Hoe je zelfbeeld verandert als je ver weg gaat wonen
Landverhuizer, dat is de benaming die Ramdas gebruikte voor mensen die doorgaans ‘allochtoon’ of ‘migrant’ worden genoemd. Omdat deze woorden lading hebben gekregen, klinkt zijn term nu een stuk frisser. Mijn ouders waren net als Ramdas ook in de twintig toen zij uit Suriname vertrokken. Ook zij kwamen naar Nederland met hoge verwachtingen en gingen deel uit maken van de eerste zwarte middenklasse in het oosten van het land. Zij hadden een eigen huis, een baan met sociale zekerheden en welopgevoede kinderen die accentloos de taal spraken. Van al deze idealen is misschien wel de belangrijkste gesneuveld: ze zijn nooit meer naar hun geboorteland teruggegaan.
Ik kom uit een typische migratiefamilie, opgebouwd in een periode van zeker drie eeuwen. Zo blijkt uit al die verschillende vader- en moederlijnen. Wie dat allemaal zijn geweest weten we niet, maar het is duidelijk dat we voorouders hebben van vier verschillende continenten (Azië, Afrika, Europa en Amerika). Dat is zichtbaar in zowel onze uiterlijke kenmerken als de hoeveelheid achternamen met ‘exotische’ klanken. Als je in ons familiearchief duikt dan kom je een foto van mijn overgrootmoeder tegen met een twintigtal van haar kleinkinderen en achterkleinkinderen. Ze verschillen van huidskleur, haarstructuur en gelaatstrekken. Zonder die grote migratiebewegingen waren we niet zo’n smeltkroes geweest. Ik hang mijn identiteit dan ook op aan mijn familiegeschiedenis.

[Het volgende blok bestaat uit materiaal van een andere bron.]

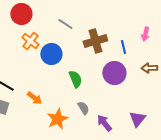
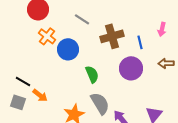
orange arrow: (34, 98) -> (40, 95), moved
gray semicircle: (83, 108) -> (100, 103), size x1.6

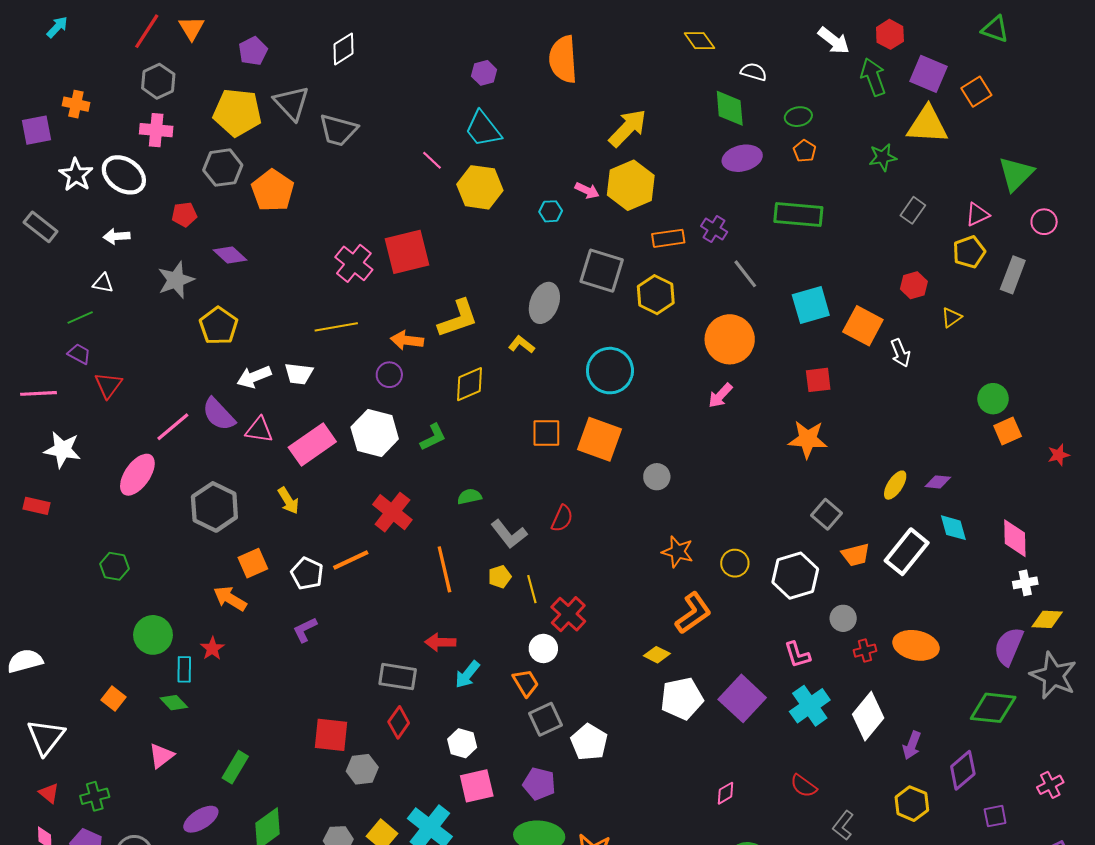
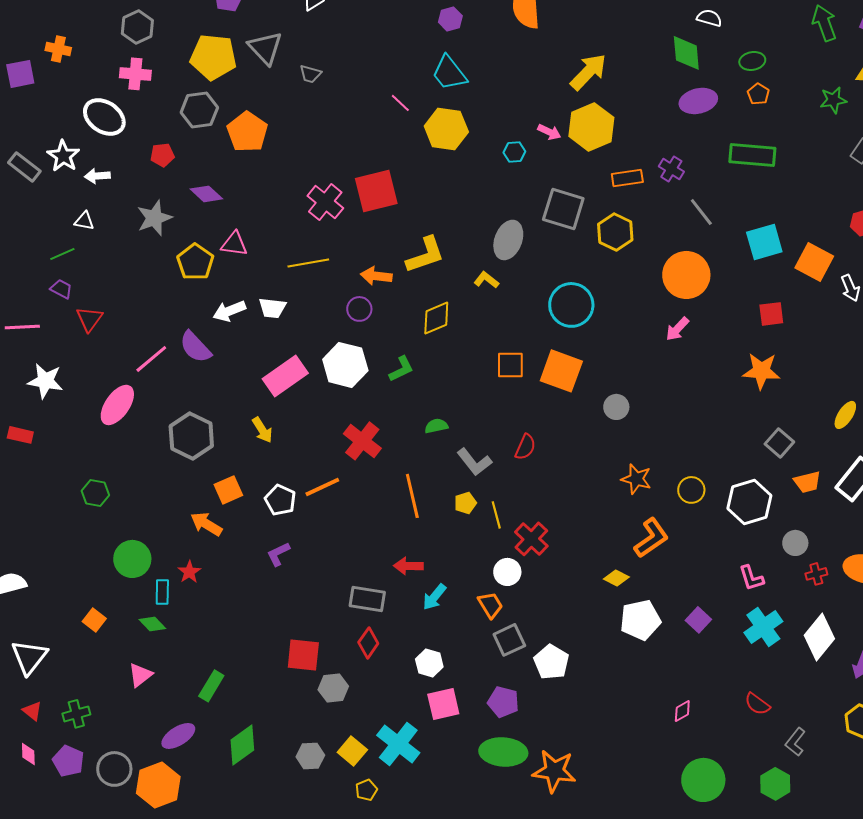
gray trapezoid: (338, 130) -> (310, 74), size x0.6
white star: (76, 175) -> (63, 156), moved
pink triangle: (259, 430) -> (234, 244), moved
purple square: (742, 698) -> (698, 620), size x0.6

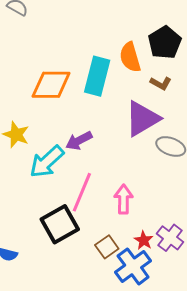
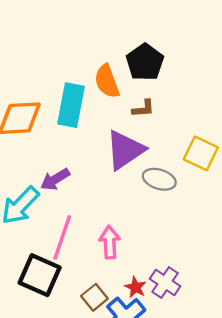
brown L-shape: (161, 83) -> (143, 109), turned -30
black square: (60, 224) -> (40, 275), turned -33

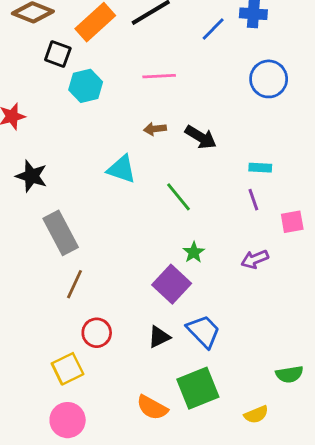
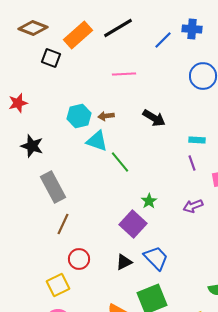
cyan hexagon: (86, 86) -> (79, 116), moved
brown arrow: (155, 129) -> (106, 116), moved
green line: (178, 197) -> (120, 162), moved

Het zijn namelijk de levens van mijn ouders en voorouders die hebben bepaald waar ik ooit zelf ben gestart en met welke bagage.
Mijn overgrootmoeder met haar kleinkinderen en achterkleinkinderen. Het 10-jarig meisje achter het bloemstukje op tafel is mijn moeder. (Suriname, 1956) |
Culturele diversiteit is slechts één aspect dat mijn identiteit vorm heeft gegeven. De heersende opvattingen in de familie, onze sociaaleconomische positie, de ervaringen van een overzeese verhuizing, zijn andere factoren die van invloed zijn geweest op het totaalbeeld van mijzelf en de wereld om mij heen. Wát we vervolgens met die bagage hebben gedaan, hangt van elk persoon af. Binnen één gezin kan je mensen tegenkomen die zich volledig toeleggen op het land waar ze zogenaamd ‘te gast’ zijn, als wel mensen met sterke, politieke ideeën over zwarte emancipatie. In beide gevallen is ons zelfbeeld een reactie geworden op de leefomgeving in relatie tot de familie waarin we zijn geboren en/of opgegroeid. Zo lag het voor mijn ouders voor de hand om eind jaren zestig naar Nederland te komen, het voormalig ‘Moederland’. Zij hadden de taal en de cultuur ervan op school geleerd. Aan dit migratieverhaal heb ik nu Ghana toegevoegd. Ik wil dan ook graag denken dat ik met mijn vertrek naar Accra de cirkel van mijn familie rond heb gemaakt.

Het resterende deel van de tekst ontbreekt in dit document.